Provided data:
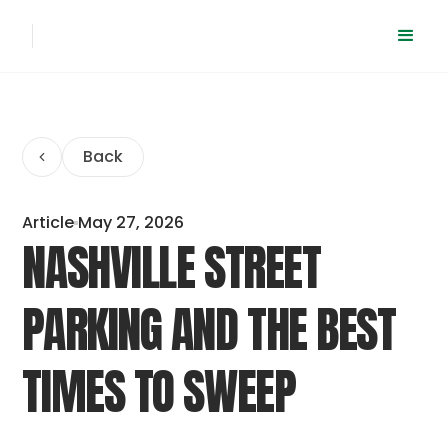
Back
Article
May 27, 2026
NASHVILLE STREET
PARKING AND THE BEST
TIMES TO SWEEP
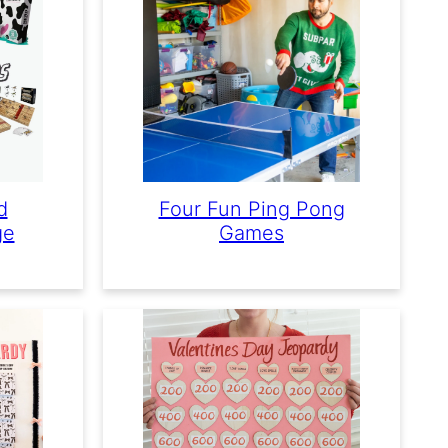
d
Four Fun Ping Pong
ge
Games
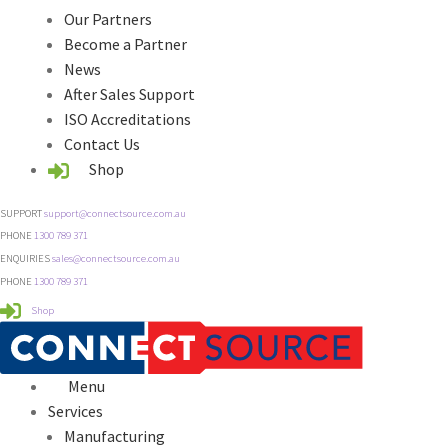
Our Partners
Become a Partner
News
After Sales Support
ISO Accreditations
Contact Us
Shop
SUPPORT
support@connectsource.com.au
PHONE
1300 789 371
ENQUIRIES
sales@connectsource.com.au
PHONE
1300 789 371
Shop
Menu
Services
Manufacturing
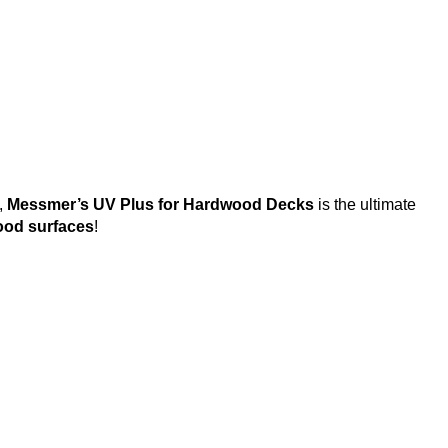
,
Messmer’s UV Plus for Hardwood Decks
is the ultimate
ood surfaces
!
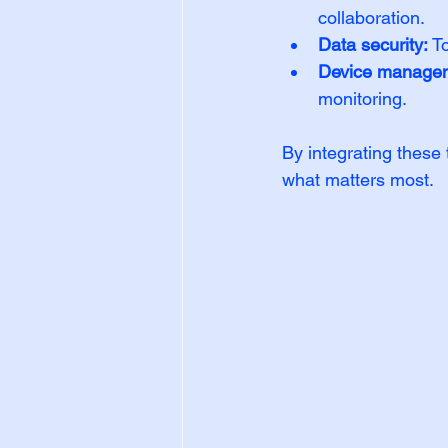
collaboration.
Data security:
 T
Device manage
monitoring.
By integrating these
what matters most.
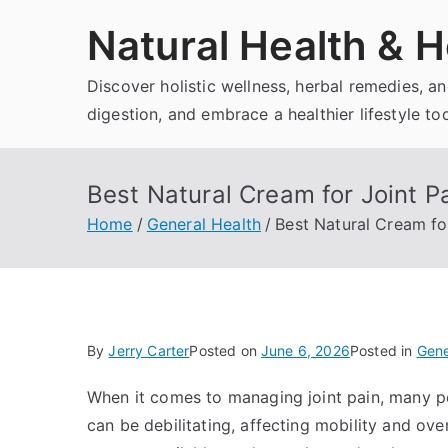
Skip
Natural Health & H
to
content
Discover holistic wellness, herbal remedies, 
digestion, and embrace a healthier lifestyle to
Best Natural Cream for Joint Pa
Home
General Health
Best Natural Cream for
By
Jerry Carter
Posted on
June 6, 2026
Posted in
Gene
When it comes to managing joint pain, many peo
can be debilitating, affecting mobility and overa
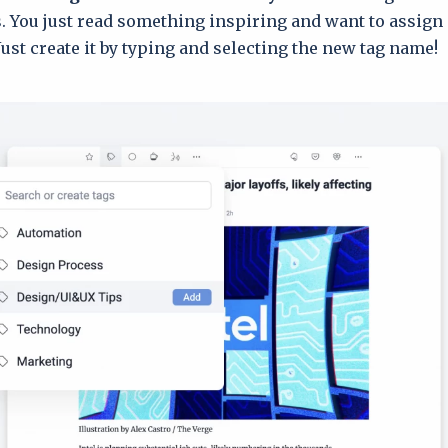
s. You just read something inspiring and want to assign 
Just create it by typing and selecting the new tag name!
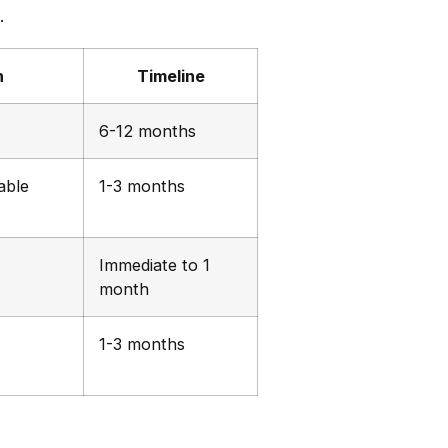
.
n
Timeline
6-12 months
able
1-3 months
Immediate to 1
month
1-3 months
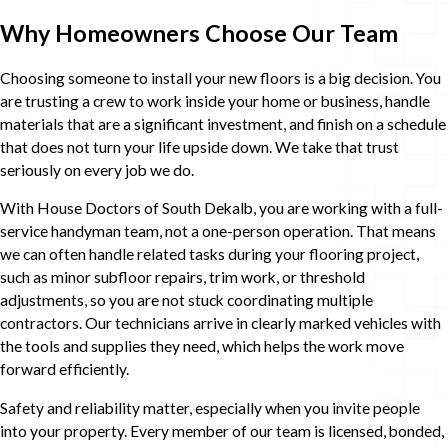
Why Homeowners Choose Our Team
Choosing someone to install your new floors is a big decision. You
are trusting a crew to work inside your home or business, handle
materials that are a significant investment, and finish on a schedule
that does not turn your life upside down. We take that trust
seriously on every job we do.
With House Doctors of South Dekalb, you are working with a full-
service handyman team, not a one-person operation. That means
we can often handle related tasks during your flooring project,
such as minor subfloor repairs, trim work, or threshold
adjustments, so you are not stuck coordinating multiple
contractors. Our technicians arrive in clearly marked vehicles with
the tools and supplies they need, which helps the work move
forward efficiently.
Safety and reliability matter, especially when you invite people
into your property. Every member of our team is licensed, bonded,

Task requirements:
Of the records above, print only the lines from the one containing "ood surfaces" through the one containing "forward efficiently.", inclusive and unaltered, leaving out pictures.

Response to the exercise:
ood surfaces
!
collaboration.
Data security:
 T
Device manage
monitoring.
By integrating these
what matters most.
Skip
Natural Health & H
to
content
Discover holistic wellness, herbal remedies, 
digestion, and embrace a healthier lifestyle to
Best Natural Cream for Joint Pa
Home
General Health
Best Natural Cream for
By
Jerry Carter
Posted on
June 6, 2026
Posted in
Gene
When it comes to managing joint pain, many peo
can be debilitating, affecting mobility and overa
s. You just read something inspiring and want to assign 
Just create it by typing and selecting the new tag name!
.
n
Timeline
6-12 months
able
1-3 months
Immediate to 1
month
1-3 months
Why Homeowners Choose Our Team
Choosing someone to install your new floors is a big decision. You
are trusting a crew to work inside your home or business, handle
materials that are a significant investment, and finish on a schedule
that does not turn your life upside down. We take that trust
seriously on every job we do.
With House Doctors of South Dekalb, you are working with a full-
service handyman team, not a one-person operation. That means
we can often handle related tasks during your flooring project,
such as minor subfloor repairs, trim work, or threshold
adjustments, so you are not stuck coordinating multiple
contractors. Our technicians arrive in clearly marked vehicles with
the tools and supplies they need, which helps the work move
forward efficiently.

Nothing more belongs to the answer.